L’Ocnh souhaite la démission des 8 autres conseillers électoraux, après le départ du représentant des droits humains au sein du Cep

Par Alter Presse, Haïti, publié le 14 juillet 2020 

L’Organisation des citoyennes et citoyens pour une nouvelle Haïti (Ocnh) invite les 8 autres secteurs à demander à leurs représentantes et représentants de présenter leur démission au niveau de l’actuel Conseil électoral provisoire (Cep), après le départ, le 3 juillet 2020, du représentant des droits humains, dans une lettre ouverte transmise à l’agence en ligne AlterPresse. 

L’Ocnh exhorte les secteurs de la presse, des femmes, des cultes réformés, paysan /Vodou, patronal, syndical et universitaire à prendre la voie de la raison, de la morale et de la légalité, en faisant ce geste. 

L’Ocnh se dit « « consciente de l’illégalité du Cep actuel, tout en constatant aussi que, durant ces dernières années, l’État haïtien ne peut pas garantir même les droits civils et politiques des citoyennes et citoyens ». 

Suivant le décret électoral de 2015 et l’accord politique de 2016, ayant accouché de ce dernier conseil d’administration du Cep, le mandat des différents représentants et représentantes a expiré depuis la fin du processus électoral de 2016. 

Cependant, les représentantes et représentants de ces secteurs continuent de recevoir leurs salaires et autres privilèges de l’État, dans une situation illégale, depuis environ deux ans, critique-t-elle. 

« Ils fonctionnent en toute tranquillité, comme si leur mandat a été renouvelé par tacite reconduction.
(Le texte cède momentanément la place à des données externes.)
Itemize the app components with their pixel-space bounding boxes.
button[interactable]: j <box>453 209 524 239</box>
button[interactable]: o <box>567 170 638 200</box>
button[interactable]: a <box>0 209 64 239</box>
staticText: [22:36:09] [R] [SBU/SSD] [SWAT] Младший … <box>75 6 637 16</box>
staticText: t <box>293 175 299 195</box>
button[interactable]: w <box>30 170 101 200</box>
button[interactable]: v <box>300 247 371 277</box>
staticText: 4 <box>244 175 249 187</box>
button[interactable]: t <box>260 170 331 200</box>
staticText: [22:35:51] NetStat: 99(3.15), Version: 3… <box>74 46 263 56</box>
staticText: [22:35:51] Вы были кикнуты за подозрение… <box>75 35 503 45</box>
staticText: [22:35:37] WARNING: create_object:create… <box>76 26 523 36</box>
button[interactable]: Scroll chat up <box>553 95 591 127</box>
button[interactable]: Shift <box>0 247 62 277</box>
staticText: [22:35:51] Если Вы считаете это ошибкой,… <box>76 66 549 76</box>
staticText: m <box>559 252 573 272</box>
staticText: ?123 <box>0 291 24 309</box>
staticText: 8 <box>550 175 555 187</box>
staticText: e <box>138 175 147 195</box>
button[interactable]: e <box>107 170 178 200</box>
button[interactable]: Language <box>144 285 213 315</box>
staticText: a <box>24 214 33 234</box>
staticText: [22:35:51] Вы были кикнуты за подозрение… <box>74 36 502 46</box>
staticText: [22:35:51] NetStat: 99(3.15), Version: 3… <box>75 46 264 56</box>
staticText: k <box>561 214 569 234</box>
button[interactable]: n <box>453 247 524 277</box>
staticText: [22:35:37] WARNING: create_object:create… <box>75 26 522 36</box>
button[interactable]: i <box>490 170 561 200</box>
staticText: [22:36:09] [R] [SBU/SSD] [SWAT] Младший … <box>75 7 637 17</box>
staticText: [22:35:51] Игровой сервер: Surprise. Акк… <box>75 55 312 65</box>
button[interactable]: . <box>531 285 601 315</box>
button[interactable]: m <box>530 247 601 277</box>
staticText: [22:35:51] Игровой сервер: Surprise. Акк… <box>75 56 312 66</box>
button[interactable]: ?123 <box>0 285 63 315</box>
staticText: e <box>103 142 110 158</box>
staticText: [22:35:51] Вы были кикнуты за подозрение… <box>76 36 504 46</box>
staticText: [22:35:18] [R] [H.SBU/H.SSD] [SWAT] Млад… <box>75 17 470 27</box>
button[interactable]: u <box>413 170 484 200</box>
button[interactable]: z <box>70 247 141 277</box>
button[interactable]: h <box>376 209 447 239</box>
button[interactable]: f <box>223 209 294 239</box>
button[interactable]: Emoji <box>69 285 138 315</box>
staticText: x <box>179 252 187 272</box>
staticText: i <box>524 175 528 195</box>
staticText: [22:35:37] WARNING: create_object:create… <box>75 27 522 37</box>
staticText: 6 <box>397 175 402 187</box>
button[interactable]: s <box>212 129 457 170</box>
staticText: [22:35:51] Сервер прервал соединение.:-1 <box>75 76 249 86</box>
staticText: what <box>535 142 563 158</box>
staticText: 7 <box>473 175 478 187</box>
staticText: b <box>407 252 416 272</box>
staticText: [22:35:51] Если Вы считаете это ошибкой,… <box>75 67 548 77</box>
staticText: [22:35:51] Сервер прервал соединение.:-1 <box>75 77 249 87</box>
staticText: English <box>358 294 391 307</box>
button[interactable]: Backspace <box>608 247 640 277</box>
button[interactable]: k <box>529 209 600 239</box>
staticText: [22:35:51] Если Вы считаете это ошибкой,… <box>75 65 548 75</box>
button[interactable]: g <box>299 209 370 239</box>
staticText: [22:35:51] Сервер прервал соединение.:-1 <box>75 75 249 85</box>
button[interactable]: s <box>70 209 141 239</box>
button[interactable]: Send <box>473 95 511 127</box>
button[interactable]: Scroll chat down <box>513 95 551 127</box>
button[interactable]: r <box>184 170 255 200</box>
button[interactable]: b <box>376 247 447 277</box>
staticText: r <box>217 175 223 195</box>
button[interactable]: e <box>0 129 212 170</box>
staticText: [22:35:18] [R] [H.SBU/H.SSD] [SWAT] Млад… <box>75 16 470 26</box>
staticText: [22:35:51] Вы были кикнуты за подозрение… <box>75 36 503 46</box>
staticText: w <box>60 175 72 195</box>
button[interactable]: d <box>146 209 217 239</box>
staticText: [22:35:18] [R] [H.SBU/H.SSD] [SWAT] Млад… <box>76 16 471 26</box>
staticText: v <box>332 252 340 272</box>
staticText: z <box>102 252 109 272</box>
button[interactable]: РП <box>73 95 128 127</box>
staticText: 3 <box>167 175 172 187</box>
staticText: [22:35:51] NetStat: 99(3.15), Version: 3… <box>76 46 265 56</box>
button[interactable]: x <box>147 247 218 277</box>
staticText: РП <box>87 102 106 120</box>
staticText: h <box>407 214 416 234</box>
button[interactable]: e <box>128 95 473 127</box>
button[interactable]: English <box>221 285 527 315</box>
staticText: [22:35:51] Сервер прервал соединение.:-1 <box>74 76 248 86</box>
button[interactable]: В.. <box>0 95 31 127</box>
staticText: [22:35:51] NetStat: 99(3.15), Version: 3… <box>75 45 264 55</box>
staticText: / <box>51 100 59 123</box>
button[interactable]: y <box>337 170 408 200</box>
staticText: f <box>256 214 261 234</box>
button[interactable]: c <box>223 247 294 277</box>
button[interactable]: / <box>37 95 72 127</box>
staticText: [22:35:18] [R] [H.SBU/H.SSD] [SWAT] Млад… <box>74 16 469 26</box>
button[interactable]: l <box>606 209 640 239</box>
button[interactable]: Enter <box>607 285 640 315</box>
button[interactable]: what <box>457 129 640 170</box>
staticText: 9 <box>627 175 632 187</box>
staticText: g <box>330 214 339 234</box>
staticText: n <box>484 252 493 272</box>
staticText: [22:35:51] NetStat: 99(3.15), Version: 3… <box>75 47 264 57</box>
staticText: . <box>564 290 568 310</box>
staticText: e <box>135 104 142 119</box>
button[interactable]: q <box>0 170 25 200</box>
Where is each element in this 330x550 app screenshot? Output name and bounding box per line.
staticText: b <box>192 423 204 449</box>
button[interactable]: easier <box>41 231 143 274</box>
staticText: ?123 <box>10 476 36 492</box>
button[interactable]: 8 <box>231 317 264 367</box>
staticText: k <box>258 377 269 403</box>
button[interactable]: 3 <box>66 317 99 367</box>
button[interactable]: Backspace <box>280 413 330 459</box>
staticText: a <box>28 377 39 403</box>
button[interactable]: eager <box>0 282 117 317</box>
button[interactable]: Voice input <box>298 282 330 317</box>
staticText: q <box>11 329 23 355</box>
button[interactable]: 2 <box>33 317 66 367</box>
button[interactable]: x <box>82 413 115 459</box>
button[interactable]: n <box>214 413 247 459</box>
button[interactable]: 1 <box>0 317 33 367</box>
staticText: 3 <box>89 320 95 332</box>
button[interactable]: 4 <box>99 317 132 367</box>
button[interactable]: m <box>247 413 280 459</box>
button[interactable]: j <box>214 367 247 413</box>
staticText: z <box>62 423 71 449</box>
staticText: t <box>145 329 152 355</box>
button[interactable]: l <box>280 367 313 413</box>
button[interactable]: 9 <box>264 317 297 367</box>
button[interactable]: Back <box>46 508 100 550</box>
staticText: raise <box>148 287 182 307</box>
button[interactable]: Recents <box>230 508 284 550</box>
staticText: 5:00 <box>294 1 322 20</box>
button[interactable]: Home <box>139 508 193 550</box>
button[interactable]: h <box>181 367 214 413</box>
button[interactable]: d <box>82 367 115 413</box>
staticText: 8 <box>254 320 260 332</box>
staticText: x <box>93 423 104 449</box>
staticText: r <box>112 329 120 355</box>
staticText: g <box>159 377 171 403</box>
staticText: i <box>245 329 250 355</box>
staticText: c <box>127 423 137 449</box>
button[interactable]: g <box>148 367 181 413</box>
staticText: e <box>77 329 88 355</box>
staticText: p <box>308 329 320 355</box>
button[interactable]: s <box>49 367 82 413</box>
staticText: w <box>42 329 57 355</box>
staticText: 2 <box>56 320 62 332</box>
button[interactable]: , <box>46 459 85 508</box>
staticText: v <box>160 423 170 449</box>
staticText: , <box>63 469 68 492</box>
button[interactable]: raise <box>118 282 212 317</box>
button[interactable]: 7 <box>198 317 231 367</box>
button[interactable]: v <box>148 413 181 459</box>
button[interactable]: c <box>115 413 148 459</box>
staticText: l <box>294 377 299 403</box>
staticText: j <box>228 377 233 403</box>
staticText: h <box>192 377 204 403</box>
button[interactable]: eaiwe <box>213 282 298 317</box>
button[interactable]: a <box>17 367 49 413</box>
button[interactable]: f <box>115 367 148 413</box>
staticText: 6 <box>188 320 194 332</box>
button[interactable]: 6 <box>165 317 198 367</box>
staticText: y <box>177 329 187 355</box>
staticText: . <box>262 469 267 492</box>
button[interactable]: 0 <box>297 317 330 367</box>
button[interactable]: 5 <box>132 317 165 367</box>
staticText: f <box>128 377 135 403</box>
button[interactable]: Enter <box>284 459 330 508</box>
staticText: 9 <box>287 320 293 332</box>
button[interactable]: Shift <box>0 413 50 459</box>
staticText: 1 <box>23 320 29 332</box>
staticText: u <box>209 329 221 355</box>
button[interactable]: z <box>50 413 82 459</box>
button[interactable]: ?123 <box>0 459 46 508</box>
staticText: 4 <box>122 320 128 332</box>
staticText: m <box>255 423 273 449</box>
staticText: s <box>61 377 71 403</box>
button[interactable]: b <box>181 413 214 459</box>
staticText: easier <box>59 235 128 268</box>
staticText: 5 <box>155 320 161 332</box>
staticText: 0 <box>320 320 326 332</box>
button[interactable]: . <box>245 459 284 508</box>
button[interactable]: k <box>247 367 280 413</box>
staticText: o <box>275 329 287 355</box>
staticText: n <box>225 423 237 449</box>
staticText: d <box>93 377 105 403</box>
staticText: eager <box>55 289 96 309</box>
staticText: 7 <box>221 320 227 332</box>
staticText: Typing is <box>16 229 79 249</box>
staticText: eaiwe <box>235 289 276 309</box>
Ce qui n’existe pas en droit public », déplore l’Ocnh, rappelant à ces secteurs combien leurs institutions ont été fondées sur trois éléments fondamentaux : la loi, la morale et l’éthique. 

L’organisme de défense des droits humains invite ces secteurs à sauver leur image, afin d’éviter d’être complices de la dévalorisation des institutions républicaines. 

Le représentant des droits humains, Jean Simon Saint-Hubert, avait remis, le vendredi 3 juillet 2020, sa démission comme conseiller électoral au sein du conseil d’administration du Cep de 2016, après délibérations avec les organismes des droits humains, qui l’y avaient délégué.